Doc ref: 28524/10;39224/10;39747/10;32419/11;20691/13 • ECHR ID: 001-154475

Document date: April 15, 2015

  • Inbound citations: 0
  • Cited paragraphs: 0
  • Outbound citations: 8

SOTNIKOV v. RUSSIA

Doc ref: 28524/10;39224/10;39747/10;32419/11;20691/13 • ECHR ID: 001-154475

Document date: April 15, 2015

Cited paragraphs only

Communicated on 15 April 2015

FIRST SECTION

Application no. 28524/10 Igor Konstantinovich SOTNIKOV against Russia and 4 other applications (see list appended)

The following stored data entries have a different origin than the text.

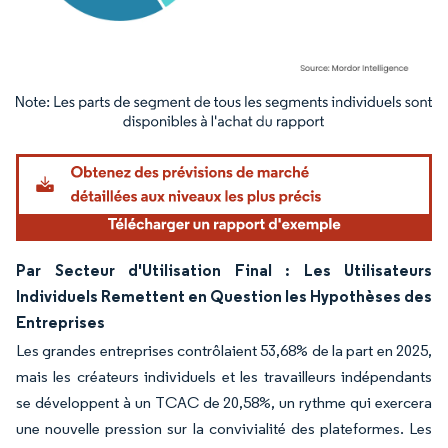
Image © Mordor Intelligence. La réutilisation nécessite une attribution sous CC BY 4.
Par Secteur d'Utilisation Final : Les Utilisateurs
Individuels Remettent en Question les Hypothèses des
Entreprises
Les grandes entreprises contrôlaient 53,68% de la part en 2025,
mais les créateurs individuels et les travailleurs indépendants
se développent à un TCAC de 20,58%, un rythme qui exercera
une nouvelle pression sur la convivialité des plateformes. Les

The applicants are Russian nationals.

A. The circumstances of the cases

The facts of the cases, as submitted by the applicants, may be summarised as follows.

1. Application no. 28524/10 by Mr Sotnikov

The applicant and his family live in the village of Ilskiy in the Krasnodar region.

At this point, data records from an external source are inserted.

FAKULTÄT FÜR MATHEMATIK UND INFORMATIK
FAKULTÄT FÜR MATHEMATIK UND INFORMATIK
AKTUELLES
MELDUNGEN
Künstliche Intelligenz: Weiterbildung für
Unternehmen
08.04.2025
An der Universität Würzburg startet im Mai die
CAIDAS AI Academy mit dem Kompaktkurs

On 2 February 2000 the Krasnodar regional court convicted the applicant of murder and sentenced him to eighteen years ’ imprisonment in a special regime facility. The conviction became final and the applicant was sent to serve his sentence to IK-18 in the settlement of Kharp in the Yamalo ‑ Nenetskiy region.

Later the applicant ’ s sentence was brought into conformity with the changes in legislation so that he serve it in a strict regime facility. The applicant was then transferred to IK-8 in Labytnagy in the Yamalo ‑ Nenetskiy region (about 4,400 km from Ilskiy in the Krasnodar region).

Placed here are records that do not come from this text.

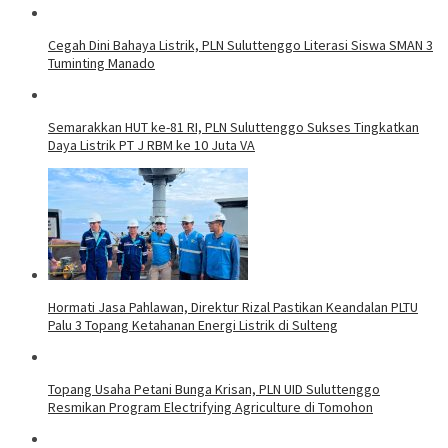
Cegah Dini Bahaya Listrik, PLN Suluttenggo Literasi Siswa SMAN 3
Tuminting Manado
Semarakkan HUT ke-81 RI, PLN Suluttenggo Sukses Tingkatkan
Daya Listrik PT J RBM ke 10 Juta VA
Hormati Jasa Pahlawan, Direktur Rizal Pastikan Keandalan PLTU
Palu 3 Topang Ketahanan Energi Listrik di Sulteng
Topang Usaha Petani Bunga Krisan, PLN UID Suluttenggo
Resmikan Program Electrifying Agriculture di Tomohon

The applicant repeatedly requested various State agencies to ensure his transfer to a penitentiary facility located closer to the Krasnodar region, but in vain.

The applicant lodged a complaint against the Russian Federal Penitentiary Service (“FSIN”) with a court.

On 26 January 2010 the Labytnagy town court returned the statement of claims to the applicant unexamined for a failure to explain the alleged violation of the applicant ’ s rights.

On 4 March 2010 the Yamalo-Nenetskiy regional court upheld the ruling of 26 January 2010 on appeal.

2. Application no. 39224/10 by the Yevsyukov family

The third applicant is a son of the first and second applicants. The three applicants live in Moscow.

On 8 June 2010 the Supreme Court of Russia convicted the third applicant in the final instance of aggravated murder and sentenced him to a life imprisonment in a special regime facility.

The third applicant was sent to serve his sentence in IK-18 in the settlement of Kharp in the Yamalo-Nenetskiy region (about 3,500 km from Moscow).

The applicants unsuccessfully requested the FSIN to transfer the third applicant to a facility closer to Moscow and then challenged the FSIN ’ s refusal before a court.

On 2 November 2010 the Zamoskvoretskiy district court of Moscow examined two separate complaints, one of which was lodged by the third applicant and another one by the first and second applicants jointly, and delivered two respective judgments dismissing both complaints for the reason that the third applicant had been sent to Kharp pursuant to Article 73 § 4 of the Russian Code on Execution of Sentences (“CES”) and that he should remain there by virtue of Article 81 of the CES.

On 2 February and 14 March 2011 the Moscow city court upheld the judgments in the first and second applicants ’ case and that of the third applicant, respectively.

3. Application no. 39747/10 by Mr Voynov

The applicant and his family live in Oryol.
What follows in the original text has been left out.